Child support in Florida is determined by the Child Support Guidelines which have been adopted by the Florida Legislature. These guidelines are found in the Florida Statutes, at section 61.30, and are effective throughout the State. Unless there are unusual circumstances, a parent who must pay child support in Jacksonville will pay the same amount as a parent with similar income in St. Petersburg or Miami.

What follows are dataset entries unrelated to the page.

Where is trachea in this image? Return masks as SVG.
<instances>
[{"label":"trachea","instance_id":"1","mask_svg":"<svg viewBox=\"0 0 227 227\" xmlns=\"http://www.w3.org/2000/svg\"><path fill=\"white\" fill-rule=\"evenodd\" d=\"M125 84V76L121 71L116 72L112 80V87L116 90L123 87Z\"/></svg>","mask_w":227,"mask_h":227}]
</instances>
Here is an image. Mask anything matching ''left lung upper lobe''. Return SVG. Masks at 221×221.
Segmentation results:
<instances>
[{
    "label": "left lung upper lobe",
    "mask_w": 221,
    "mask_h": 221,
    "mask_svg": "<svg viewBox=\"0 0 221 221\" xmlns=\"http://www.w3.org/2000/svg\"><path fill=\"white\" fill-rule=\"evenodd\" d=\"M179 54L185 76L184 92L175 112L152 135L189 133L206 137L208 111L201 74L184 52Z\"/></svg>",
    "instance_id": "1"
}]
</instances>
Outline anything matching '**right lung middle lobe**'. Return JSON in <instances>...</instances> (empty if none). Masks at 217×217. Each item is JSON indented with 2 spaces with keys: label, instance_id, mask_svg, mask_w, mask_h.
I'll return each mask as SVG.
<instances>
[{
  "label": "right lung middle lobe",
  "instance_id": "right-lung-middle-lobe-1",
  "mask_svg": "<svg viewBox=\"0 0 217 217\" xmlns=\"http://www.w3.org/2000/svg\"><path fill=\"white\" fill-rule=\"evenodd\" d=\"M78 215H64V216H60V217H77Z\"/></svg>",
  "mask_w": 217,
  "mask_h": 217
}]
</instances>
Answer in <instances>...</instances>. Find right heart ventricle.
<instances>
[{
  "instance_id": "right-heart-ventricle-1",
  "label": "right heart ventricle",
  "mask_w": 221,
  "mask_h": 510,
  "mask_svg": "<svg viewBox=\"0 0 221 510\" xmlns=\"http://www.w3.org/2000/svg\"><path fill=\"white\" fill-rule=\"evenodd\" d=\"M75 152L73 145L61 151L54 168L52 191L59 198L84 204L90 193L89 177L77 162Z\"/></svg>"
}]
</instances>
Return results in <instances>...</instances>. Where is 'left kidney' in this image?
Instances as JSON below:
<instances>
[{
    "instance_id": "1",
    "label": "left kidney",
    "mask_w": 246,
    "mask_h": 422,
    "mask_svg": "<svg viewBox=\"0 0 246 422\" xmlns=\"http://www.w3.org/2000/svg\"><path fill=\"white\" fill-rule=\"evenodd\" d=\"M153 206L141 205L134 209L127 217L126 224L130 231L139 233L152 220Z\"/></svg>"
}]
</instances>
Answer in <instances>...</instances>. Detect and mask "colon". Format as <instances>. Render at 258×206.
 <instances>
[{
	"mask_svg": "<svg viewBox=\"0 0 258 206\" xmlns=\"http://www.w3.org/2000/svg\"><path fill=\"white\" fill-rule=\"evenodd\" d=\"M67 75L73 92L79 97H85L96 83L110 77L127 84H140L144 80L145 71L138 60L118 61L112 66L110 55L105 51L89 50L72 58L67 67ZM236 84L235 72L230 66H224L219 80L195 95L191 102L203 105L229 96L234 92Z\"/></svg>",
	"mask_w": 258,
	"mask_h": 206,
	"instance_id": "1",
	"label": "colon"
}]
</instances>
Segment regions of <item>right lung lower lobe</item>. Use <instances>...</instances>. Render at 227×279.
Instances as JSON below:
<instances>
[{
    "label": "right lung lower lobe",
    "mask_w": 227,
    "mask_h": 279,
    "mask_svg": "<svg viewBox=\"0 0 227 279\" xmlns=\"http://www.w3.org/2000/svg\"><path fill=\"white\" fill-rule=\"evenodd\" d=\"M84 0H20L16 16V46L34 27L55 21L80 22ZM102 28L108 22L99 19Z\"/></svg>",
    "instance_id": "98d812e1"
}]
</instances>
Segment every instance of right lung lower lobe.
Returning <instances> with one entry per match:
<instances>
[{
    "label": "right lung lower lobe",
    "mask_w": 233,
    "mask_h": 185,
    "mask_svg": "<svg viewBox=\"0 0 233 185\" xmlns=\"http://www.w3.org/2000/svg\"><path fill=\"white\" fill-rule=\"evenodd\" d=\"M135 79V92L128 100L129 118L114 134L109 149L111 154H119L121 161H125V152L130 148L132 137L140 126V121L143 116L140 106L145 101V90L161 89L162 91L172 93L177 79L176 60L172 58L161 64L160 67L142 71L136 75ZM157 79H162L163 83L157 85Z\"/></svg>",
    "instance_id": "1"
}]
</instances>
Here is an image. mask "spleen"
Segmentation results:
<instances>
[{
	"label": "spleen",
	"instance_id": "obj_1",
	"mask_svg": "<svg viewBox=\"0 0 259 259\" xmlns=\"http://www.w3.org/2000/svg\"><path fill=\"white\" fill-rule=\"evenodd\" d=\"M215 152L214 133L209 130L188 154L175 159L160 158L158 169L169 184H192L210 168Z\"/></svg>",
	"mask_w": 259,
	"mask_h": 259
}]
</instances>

How do the guidelines work? First, the court must determine the combined income of the mother and father. For example, let’s say that you and the other parent have one child together and that each of you earns $1,000 a month after taxes. The combined income, therefore, is $2,000 per month. To determine the amount of child support that you should pay, the court looks at the guidelines and finds $2,000 on the chart, and then looks at how much the legislature says your one child needs for support. That amount is $442. Since you earn $1,000, which is one half of the combined income, you must pay one half of $442, or $221. This was a simple example; in most cases, you and the other parent are not going to make exactly the same amount, so your share may be 30%, 40%, or 60%, or any other percentage, depending on your income. In addition, there are numerous deductions and offsets which may apply in a particular case.
The amount the legislature says that your child needs may be adjusted by the court to include day care expenses. The law says that 75 percent of the daycare expense should be added to the guideline amount. Also, if one parent provides health insurance for the child, the amount is added to the guideline amount. Each party is responsible for their percentage share of these expenses.

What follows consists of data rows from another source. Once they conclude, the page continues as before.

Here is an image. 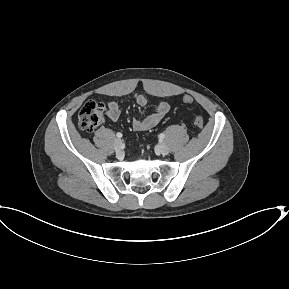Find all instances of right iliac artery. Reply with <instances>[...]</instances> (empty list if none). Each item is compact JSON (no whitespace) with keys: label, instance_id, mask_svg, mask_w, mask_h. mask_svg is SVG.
<instances>
[{"label":"right iliac artery","instance_id":"right-iliac-artery-1","mask_svg":"<svg viewBox=\"0 0 289 289\" xmlns=\"http://www.w3.org/2000/svg\"><path fill=\"white\" fill-rule=\"evenodd\" d=\"M116 136H117L118 138H121V137H122V133L118 132V133L116 134Z\"/></svg>","mask_w":289,"mask_h":289}]
</instances>
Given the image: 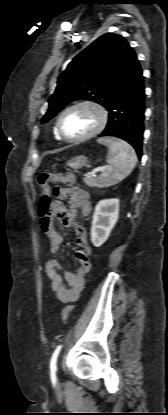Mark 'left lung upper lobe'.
Returning <instances> with one entry per match:
<instances>
[{"label":"left lung upper lobe","mask_w":168,"mask_h":415,"mask_svg":"<svg viewBox=\"0 0 168 415\" xmlns=\"http://www.w3.org/2000/svg\"><path fill=\"white\" fill-rule=\"evenodd\" d=\"M136 53L121 36L107 33L79 53L60 74L42 122L52 119L76 100L94 101L105 108L138 65Z\"/></svg>","instance_id":"5c2ea615"}]
</instances>
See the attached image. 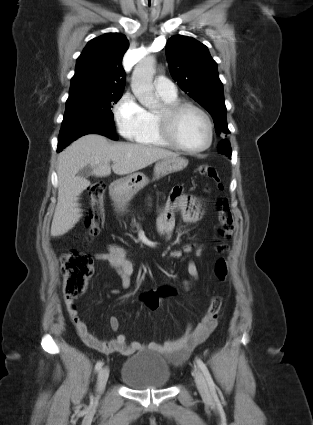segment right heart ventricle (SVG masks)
Wrapping results in <instances>:
<instances>
[{"label": "right heart ventricle", "instance_id": "obj_1", "mask_svg": "<svg viewBox=\"0 0 313 425\" xmlns=\"http://www.w3.org/2000/svg\"><path fill=\"white\" fill-rule=\"evenodd\" d=\"M165 105L177 103V98H168L159 95ZM149 114V128L147 131L140 136L137 141L143 145L152 146V147H167L171 148L169 144H167L159 134L158 131V122H157V113L148 112Z\"/></svg>", "mask_w": 313, "mask_h": 425}]
</instances>
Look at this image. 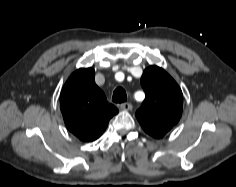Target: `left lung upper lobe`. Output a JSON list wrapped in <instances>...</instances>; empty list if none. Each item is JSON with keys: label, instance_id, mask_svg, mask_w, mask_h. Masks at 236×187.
I'll use <instances>...</instances> for the list:
<instances>
[{"label": "left lung upper lobe", "instance_id": "obj_1", "mask_svg": "<svg viewBox=\"0 0 236 187\" xmlns=\"http://www.w3.org/2000/svg\"><path fill=\"white\" fill-rule=\"evenodd\" d=\"M141 85L145 100L136 117L147 134L162 138L181 118L182 91L173 78L158 66L144 70Z\"/></svg>", "mask_w": 236, "mask_h": 187}]
</instances>
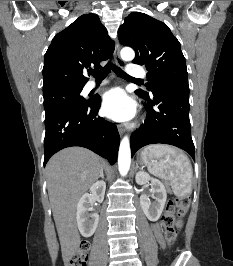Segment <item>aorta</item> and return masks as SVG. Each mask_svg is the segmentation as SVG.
Wrapping results in <instances>:
<instances>
[{
    "label": "aorta",
    "instance_id": "aorta-1",
    "mask_svg": "<svg viewBox=\"0 0 233 266\" xmlns=\"http://www.w3.org/2000/svg\"><path fill=\"white\" fill-rule=\"evenodd\" d=\"M121 57L125 61H132L135 57V53L131 48H123L120 52ZM131 164V150H130V141L129 137L125 136L119 147L118 154V168L122 176L127 175Z\"/></svg>",
    "mask_w": 233,
    "mask_h": 266
}]
</instances>
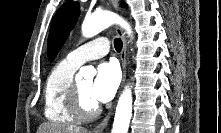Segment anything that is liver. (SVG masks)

If either you or the other parent are not earning income but are physically able to work, the court may “impute” income to you for purposes of calculating the amount of child support you owe. This means that the calculations will be made based on the amount you could reasonably be expected to earn if you did work.
There are very few times when the court will make exceptions to the amounts set in the Child Support Guidelines. The court may depart from the guidelines in some cases depending on the circumstances. Keep in mind, however, that child support is based on the income of the parents, and does not take into account any personal debt. Your first and foremost obligation is to pay child support. The State of Florida considers child support a priority. If you do not pay your child support, your driver’s license can be suspended. You may be ordered to pay a fine. Money in your bank account can be seized, as well as any income tax refund to which you may be entitled. You can also go to jail, and even prison.
If you are ordered to pay child support, you should read your court order very carefully. The order is usually quite long and contains many provisions that may affect you later. For example, you will probably be required to notify the Clerk of the Court and the Department of Revenue if you change your address. If you fail to do so, any notices of future hearings may be sent to your old address. If you are not there to receive it, you will not know about the hearing. The hearing may be conducted in your absence, and any number of things may happen. An arrest warrant may even be issued for your failure to appear.
If you represent yourself in one of these cases, you are responsible for knowing all of the rules and procedures that lawyers are required to know. If you do not follow the rules, you may not get what you are asking for in your case. It is always wise to consult with or hire a lawyer for any legal matter. If you still choose to represent yourself, you must do just that. You cannot have your mother, father, boyfriend, girlfriend, sister, or any other person call the court on your behalf. You must make all communications yourself, and appear at all hearings.